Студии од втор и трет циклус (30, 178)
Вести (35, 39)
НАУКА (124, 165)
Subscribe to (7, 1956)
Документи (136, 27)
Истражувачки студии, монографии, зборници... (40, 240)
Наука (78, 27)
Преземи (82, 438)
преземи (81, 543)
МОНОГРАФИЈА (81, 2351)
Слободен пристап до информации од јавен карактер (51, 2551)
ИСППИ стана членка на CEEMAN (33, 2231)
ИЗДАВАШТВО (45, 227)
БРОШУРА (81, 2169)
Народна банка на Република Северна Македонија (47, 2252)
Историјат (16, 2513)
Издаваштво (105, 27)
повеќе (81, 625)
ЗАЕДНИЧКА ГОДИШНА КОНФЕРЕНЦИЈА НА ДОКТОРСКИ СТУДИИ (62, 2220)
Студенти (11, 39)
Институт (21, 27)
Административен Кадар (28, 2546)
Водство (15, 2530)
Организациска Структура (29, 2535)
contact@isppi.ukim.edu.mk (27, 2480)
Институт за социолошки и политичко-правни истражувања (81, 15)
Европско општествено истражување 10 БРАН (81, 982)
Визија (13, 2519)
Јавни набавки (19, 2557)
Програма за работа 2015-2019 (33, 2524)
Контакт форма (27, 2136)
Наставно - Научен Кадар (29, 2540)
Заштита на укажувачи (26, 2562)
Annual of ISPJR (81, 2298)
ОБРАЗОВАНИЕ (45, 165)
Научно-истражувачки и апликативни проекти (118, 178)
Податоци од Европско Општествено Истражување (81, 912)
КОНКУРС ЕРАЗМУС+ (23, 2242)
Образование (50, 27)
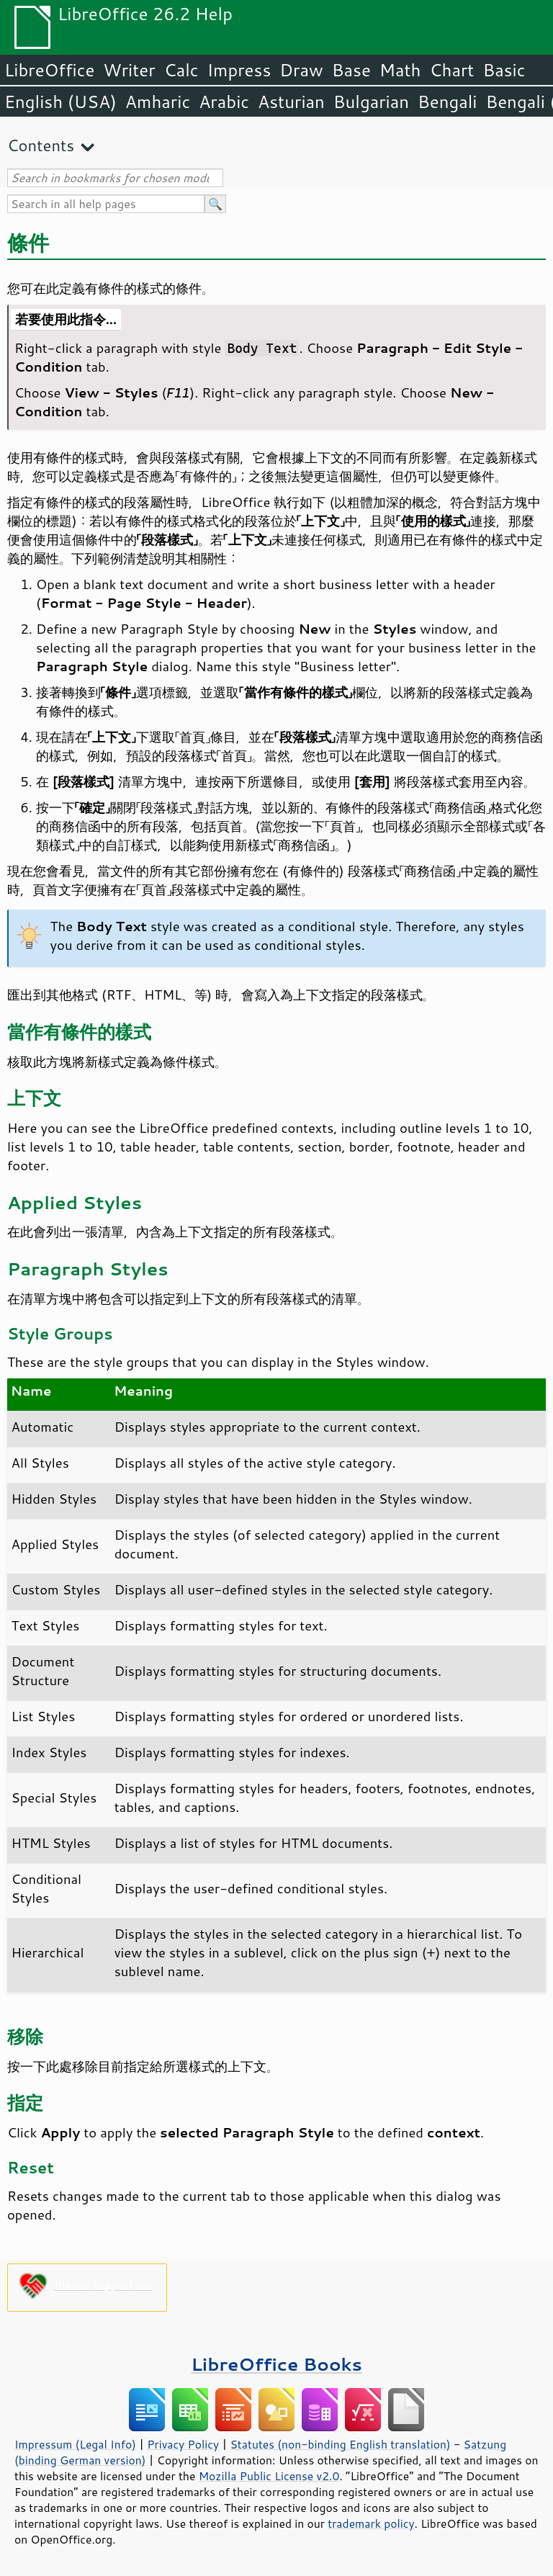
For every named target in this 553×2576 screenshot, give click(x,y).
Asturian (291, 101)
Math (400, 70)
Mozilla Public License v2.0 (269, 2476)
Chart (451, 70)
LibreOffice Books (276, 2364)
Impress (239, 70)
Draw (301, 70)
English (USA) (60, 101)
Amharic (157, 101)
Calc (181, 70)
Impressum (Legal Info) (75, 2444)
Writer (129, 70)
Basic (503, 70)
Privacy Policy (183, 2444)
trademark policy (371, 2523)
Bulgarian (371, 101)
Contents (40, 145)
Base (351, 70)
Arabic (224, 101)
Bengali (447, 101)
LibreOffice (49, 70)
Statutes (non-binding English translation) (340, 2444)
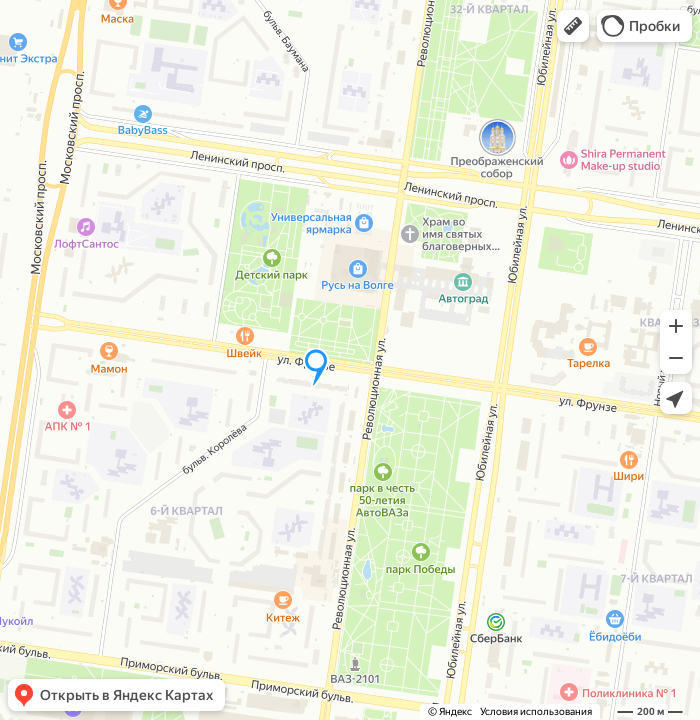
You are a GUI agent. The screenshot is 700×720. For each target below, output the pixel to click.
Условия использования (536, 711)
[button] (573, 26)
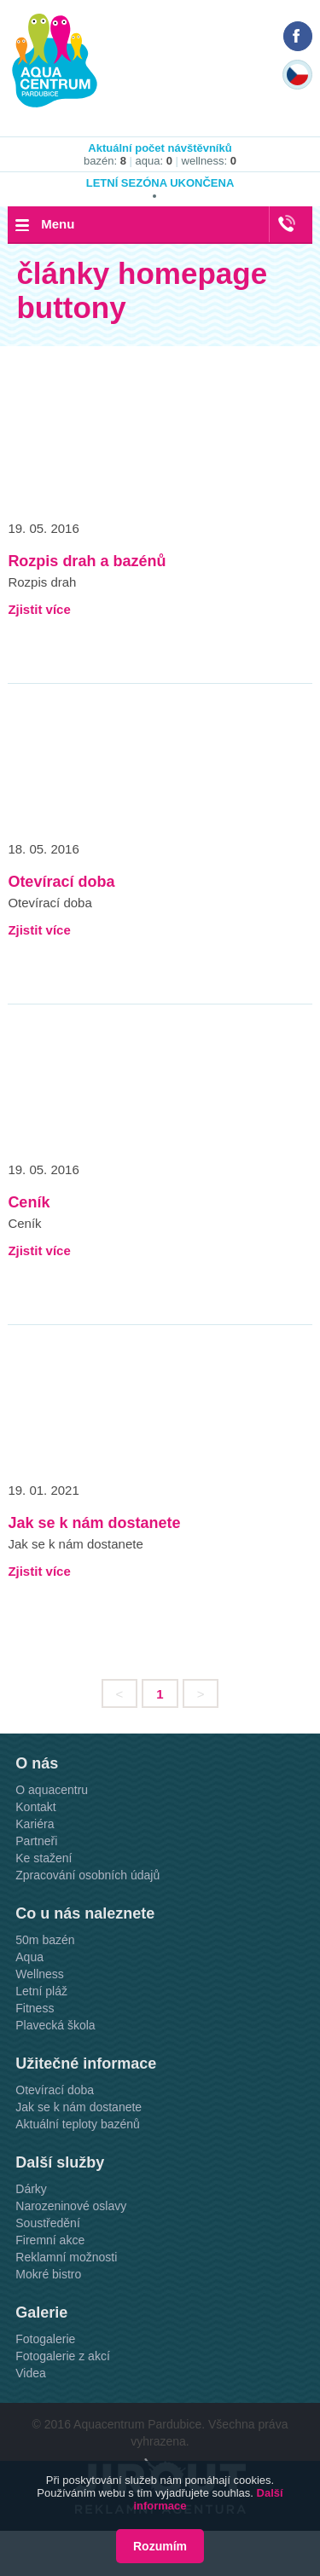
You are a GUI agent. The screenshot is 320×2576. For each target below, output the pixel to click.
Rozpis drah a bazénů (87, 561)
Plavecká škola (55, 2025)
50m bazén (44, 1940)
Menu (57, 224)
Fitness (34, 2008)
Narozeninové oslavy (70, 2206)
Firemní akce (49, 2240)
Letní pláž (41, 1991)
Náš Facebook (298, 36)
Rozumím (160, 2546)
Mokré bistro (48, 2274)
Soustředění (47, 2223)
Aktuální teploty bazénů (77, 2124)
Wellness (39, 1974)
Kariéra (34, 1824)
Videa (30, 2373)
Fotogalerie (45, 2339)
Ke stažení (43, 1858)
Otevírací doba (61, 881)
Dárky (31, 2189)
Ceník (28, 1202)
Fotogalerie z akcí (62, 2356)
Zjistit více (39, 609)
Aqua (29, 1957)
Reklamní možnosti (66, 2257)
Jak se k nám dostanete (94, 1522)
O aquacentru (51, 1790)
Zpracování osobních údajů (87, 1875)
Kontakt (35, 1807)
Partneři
....
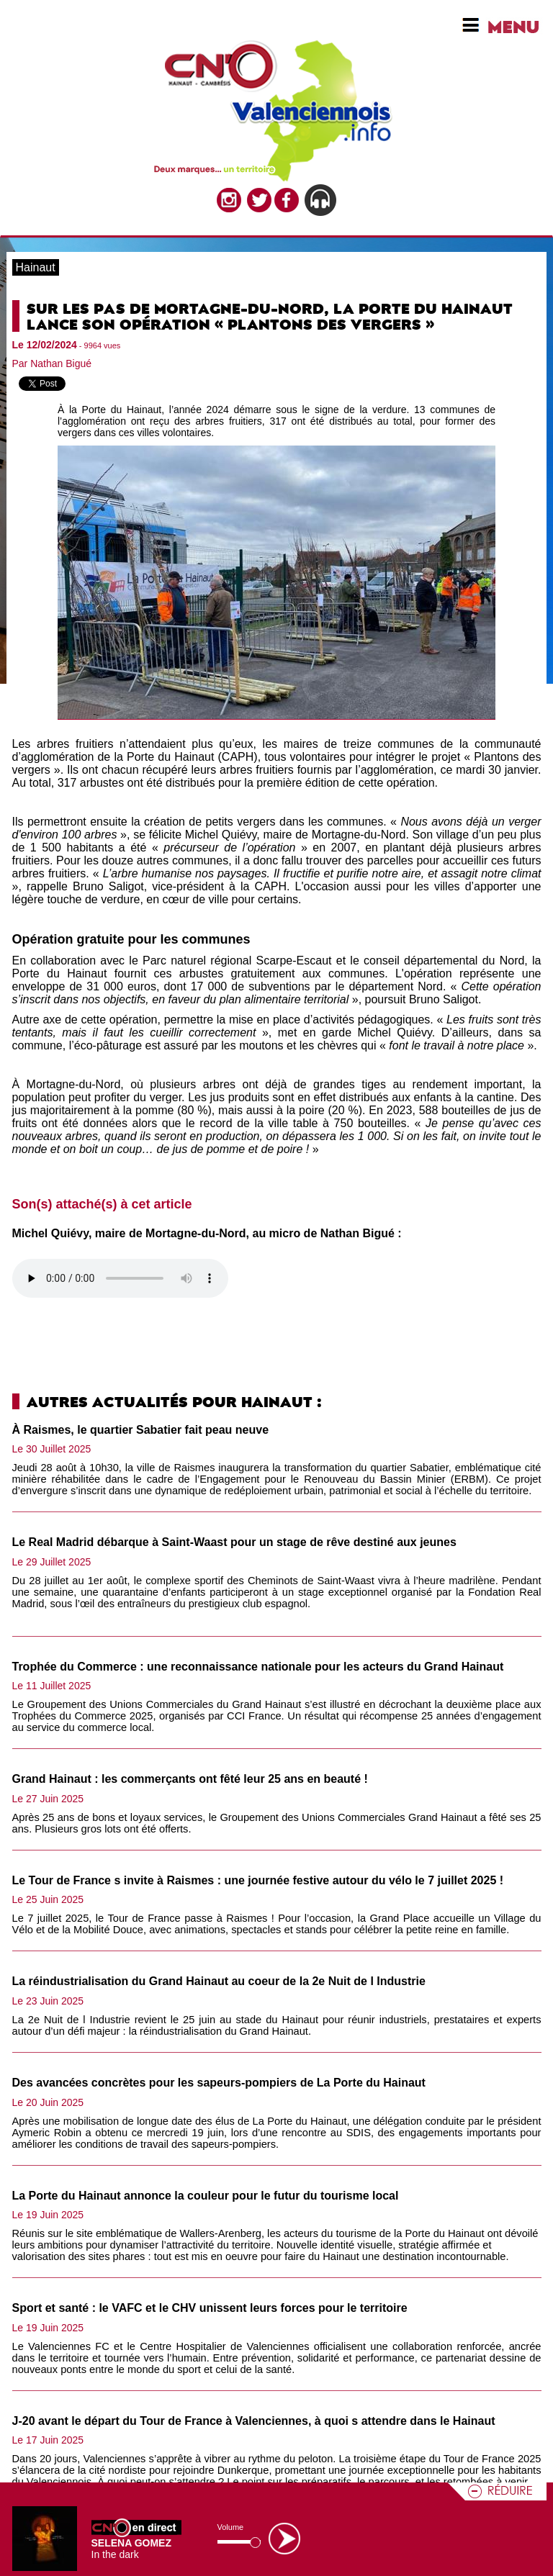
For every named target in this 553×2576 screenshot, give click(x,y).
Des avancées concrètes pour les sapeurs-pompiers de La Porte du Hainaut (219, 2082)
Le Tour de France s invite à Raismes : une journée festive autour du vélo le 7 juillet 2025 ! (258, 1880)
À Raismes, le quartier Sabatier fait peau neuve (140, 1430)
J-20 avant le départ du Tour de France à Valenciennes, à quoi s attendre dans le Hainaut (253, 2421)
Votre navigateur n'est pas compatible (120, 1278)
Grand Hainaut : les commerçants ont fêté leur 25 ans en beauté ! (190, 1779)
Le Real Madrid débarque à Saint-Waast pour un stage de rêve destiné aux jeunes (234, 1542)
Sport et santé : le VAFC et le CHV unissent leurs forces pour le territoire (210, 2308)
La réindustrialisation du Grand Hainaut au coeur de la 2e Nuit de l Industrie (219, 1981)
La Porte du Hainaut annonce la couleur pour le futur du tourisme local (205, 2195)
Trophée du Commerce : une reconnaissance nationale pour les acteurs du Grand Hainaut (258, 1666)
....
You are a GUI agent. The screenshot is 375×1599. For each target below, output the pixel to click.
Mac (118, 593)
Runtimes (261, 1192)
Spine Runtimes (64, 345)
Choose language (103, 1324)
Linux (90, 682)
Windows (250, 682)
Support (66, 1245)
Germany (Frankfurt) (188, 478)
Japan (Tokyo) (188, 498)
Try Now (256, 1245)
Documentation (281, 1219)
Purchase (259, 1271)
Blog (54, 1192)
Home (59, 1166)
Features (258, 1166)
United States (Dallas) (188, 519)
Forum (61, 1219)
....
What you need to do
Take the listing above and repeat exactly the lines from the one containing "Студии од втор и трет циклус (30, 178)" through the one containing "Народна банка на", both included.

Output of the exercise
Студии од втор и трет циклус (30, 178)
Вести (35, 39)
НАУКА (124, 165)
Subscribe to (7, 1956)
Документи (136, 27)
Истражувачки студии, монографии, зборници... (40, 240)
Наука (78, 27)
Преземи (82, 438)
преземи (81, 543)
МОНОГРАФИЈА (81, 2351)
Слободен пристап до информации од јавен карактер (51, 2551)
ИСППИ стана членка на CEEMAN (33, 2231)
ИЗДАВАШТВО (45, 227)
БРОШУРА (81, 2169)
Народна банка на Република Северна Македонија (47, 2252)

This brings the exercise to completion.